Its primary use is for providing dynamically generated interfaces between Web users
and the host. As such, PHP scripts fall a natural prey to many Internet attacks.
Despite the fact that the language is designed with security in mind, a familiarity with
its more dangerous aspects and conformance to common secure programming guidelines is
essential to minimizing the possibility of security compromises. The aim of this document
is to provide an overview of various security issues with PHP and to offer advice on
secure PHP programming practices.


PHP (PHP Hypertext Preprocessor) is a server-side scripting language that facilitates the creation of dynamic Web pages by embedding PHP-coded logic in HTML documents. It combines many of the finest features of Perl, C, and Java, and adds its own elements to the concoction to give Web programmers great flexibility and power in designing and implementing dynamic, content-oriented Web pages. As with any powerful tool however, there are certain risks and dangers associated with the use of PHP. This article aims to alert the reader of such subtle details of the language. By being aware of the risks and observing some simple secure programming rules, it is possible to significantly lower the risk of security compromises.

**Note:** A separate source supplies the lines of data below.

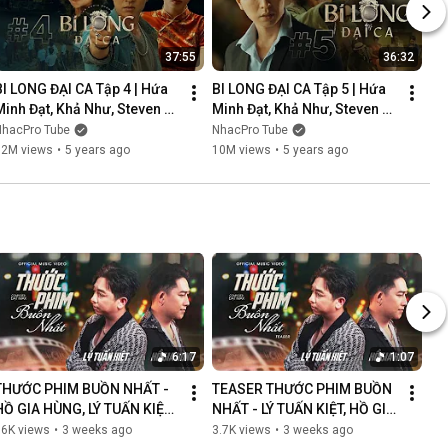
37:55
36:32
BI LONG ĐẠI CA Tập 4 | Hứa 
BI LONG ĐẠI CA Tập 5 | Hứa 
Minh Đạt, Khả Như, Steven 
Minh Đạt, Khả Như, Steven 
Nguyễn, Lợi Trần | 
Nguyễn, Lợi Trần | 
NhacPro Tube
NhacPro Tube
Webdrama Yang Hồ 2021
Webdrama Yang Hồ 2021
12M views
•
5 years ago
10M views
•
5 years ago
6:17
1:07
THƯỚC PHIM BUỒN NHẤT - 
TEASER THƯỚC PHIM BUỒN 
HỒ GIA HÙNG, LÝ TUẤN KIỆT | 
NHẤT - LÝ TUẤN KIỆT, HỒ GIA 
OFFICIAL MUSIC VIDEO
HÙNG | NGÀN LỜI NGƯỜI ĐÃ 
86K views
•
3 weeks ago
3.7K views
•
3 weeks ago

Regardless of its mode of execution, the PHP interpreter has the potential to access virtually every part of the host — the file system, network interfaces, IPC, etc.

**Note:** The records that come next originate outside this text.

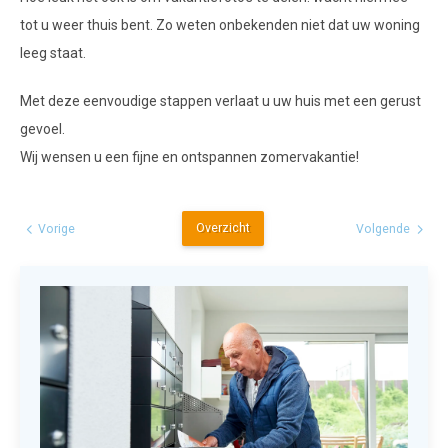
tot u weer thuis bent. Zo weten onbekenden niet dat uw woning
leeg staat.
Met deze eenvoudige stappen verlaat u uw huis met een gerust
gevoel.
Wij wensen u een fijne en ontspannen zomervakantie!
Overzicht
Vorige
Volgende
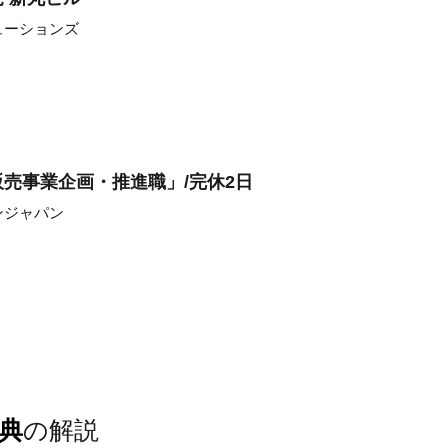
ューションズ
売事業企画・推進職」/完休2日
ンジャパン
典
の解説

In the following sections, we will identify a number of causes that commonly lead to violations of the security of PHP scripts and ultimately the systems on which these scripts are executing. We will then develop some guidelines for strengthening the security of PHP and for writing secure code. Web developers and system administrators should keep in mind, however, that these guidelines only identify some practices that can reduce the risk of security compromises. There isn’t a definite omnipotent solution to all security problems, and in fact, the very concept of a system that is in a fully secure state is rather ethereal. Instead, security should be viewed as an evolving process, requiring constant supervision. This article provides a basis for understanding the security issues related to PHP and gives a broad overview of the topic.

Sources of Security Breaches

PHP can be run as either a CGI application or as an integrated Web server module. Regardless of its mode of execution, the PHP interpreter has the potential to access virtually every part of the host — the file system, network interfaces, IPC, etc. Consequently, it has the potential to do (or be forced to do) a lot of damage. To prevent attacks from adversaries, the programmer needs to be aware of everything that can go wrong at any time during the program execution. This is a formidable task. Software gets very complicated very fast. Nevertheless, knowledge of the weaknesses of a system and the common modes of attack can go a long way toward increasing its security. This applies to PHP just as much as it applies to any other piece of software. Therefore, in this section we will examine various sources of potential security vulnerabilities in PHP scripts and will draw some generalized conclusions. We will use this information in a later section to develop a set of guidelines for secure PHP programming.

Trusting User Input

The most common and most severe security vulnerabilities in PHP scripts, and indeed in any Web application, are due to poorly validated user input. Many scripts use information that the user has provided in a Web form and process this information in various ways. If this user input is trusted blindly, the user has the potential to force unwanted behavior in the script and the hosting platform.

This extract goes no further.